◆ **Material for this exercise**
────────────────────

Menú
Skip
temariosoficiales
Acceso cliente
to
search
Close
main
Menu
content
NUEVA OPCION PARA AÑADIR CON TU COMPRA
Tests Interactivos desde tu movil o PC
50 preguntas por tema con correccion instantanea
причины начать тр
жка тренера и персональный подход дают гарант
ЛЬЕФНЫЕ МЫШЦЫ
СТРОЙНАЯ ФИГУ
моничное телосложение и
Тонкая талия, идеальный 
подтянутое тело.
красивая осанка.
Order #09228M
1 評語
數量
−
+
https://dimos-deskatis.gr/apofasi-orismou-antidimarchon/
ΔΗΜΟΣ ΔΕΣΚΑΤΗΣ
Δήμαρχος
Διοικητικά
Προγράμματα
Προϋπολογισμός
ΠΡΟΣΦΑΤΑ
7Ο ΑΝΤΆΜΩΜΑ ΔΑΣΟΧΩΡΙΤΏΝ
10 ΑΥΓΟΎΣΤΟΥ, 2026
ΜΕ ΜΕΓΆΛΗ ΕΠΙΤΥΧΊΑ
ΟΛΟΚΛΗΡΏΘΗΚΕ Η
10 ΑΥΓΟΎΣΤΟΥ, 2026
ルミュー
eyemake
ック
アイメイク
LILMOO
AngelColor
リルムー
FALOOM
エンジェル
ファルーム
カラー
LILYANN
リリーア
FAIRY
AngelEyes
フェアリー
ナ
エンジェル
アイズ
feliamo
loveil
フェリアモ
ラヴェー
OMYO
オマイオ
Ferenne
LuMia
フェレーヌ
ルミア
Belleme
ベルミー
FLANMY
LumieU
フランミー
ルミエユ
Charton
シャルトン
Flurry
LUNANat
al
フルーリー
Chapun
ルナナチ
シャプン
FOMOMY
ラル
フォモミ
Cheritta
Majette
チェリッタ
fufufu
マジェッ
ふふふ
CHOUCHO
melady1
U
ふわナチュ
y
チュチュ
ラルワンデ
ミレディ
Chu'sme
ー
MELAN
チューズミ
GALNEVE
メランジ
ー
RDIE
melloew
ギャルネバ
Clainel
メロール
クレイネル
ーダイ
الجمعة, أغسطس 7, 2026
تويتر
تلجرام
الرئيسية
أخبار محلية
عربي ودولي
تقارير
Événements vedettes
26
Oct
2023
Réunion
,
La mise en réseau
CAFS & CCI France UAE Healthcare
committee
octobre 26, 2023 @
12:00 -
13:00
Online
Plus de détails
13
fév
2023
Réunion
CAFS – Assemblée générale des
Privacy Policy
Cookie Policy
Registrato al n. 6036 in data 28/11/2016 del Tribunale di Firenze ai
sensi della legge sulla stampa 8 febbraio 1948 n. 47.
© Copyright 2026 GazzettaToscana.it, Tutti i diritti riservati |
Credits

────────────────────

◆ **Try it**
Every line from the one containing "подтянутое тело." to the close of the records must be reproduced exactly. Include both ends and nothing more.

◆ **Answer space**
подтянутое тело.
красивая осанка.
Order #09228M
1 評語
數量
−
+
https://dimos-deskatis.gr/apofasi-orismou-antidimarchon/
ΔΗΜΟΣ ΔΕΣΚΑΤΗΣ
Δήμαρχος
Διοικητικά
Προγράμματα
Προϋπολογισμός
ΠΡΟΣΦΑΤΑ
7Ο ΑΝΤΆΜΩΜΑ ΔΑΣΟΧΩΡΙΤΏΝ
10 ΑΥΓΟΎΣΤΟΥ, 2026
ΜΕ ΜΕΓΆΛΗ ΕΠΙΤΥΧΊΑ
ΟΛΟΚΛΗΡΏΘΗΚΕ Η
10 ΑΥΓΟΎΣΤΟΥ, 2026
ルミュー
eyemake
ック
アイメイク
LILMOO
AngelColor
リルムー
FALOOM
エンジェル
ファルーム
カラー
LILYANN
リリーア
FAIRY
AngelEyes
フェアリー
ナ
エンジェル
アイズ
feliamo
loveil
フェリアモ
ラヴェー
OMYO
オマイオ
Ferenne
LuMia
フェレーヌ
ルミア
Belleme
ベルミー
FLANMY
LumieU
フランミー
ルミエユ
Charton
シャルトン
Flurry
LUNANat
al
フルーリー
Chapun
ルナナチ
シャプン
FOMOMY
ラル
フォモミ
Cheritta
Majette
チェリッタ
fufufu
マジェッ
ふふふ
CHOUCHO
melady1
U
ふわナチュ
y
チュチュ
ラルワンデ
ミレディ
Chu'sme
ー
MELAN
チューズミ
GALNEVE
メランジ
ー
RDIE
melloew
ギャルネバ
Clainel
メロール
クレイネル
ーダイ
الجمعة, أغسطس 7, 2026
تويتر
تلجرام
الرئيسية
أخبار محلية
عربي ودولي
تقارير
Événements vedettes
26
Oct
2023
Réunion
,
La mise en réseau
CAFS & CCI France UAE Healthcare
committee
octobre 26, 2023 @
12:00 -
13:00
Online
Plus de détails
13
fév
2023
Réunion
CAFS – Assemblée générale des
Privacy Policy
Cookie Policy
Registrato al n. 6036 in data 28/11/2016 del Tribunale di Firenze ai
sensi della legge sulla stampa 8 febbraio 1948 n. 47.
© Copyright 2026 GazzettaToscana.it, Tutti i diritti riservati |
Credits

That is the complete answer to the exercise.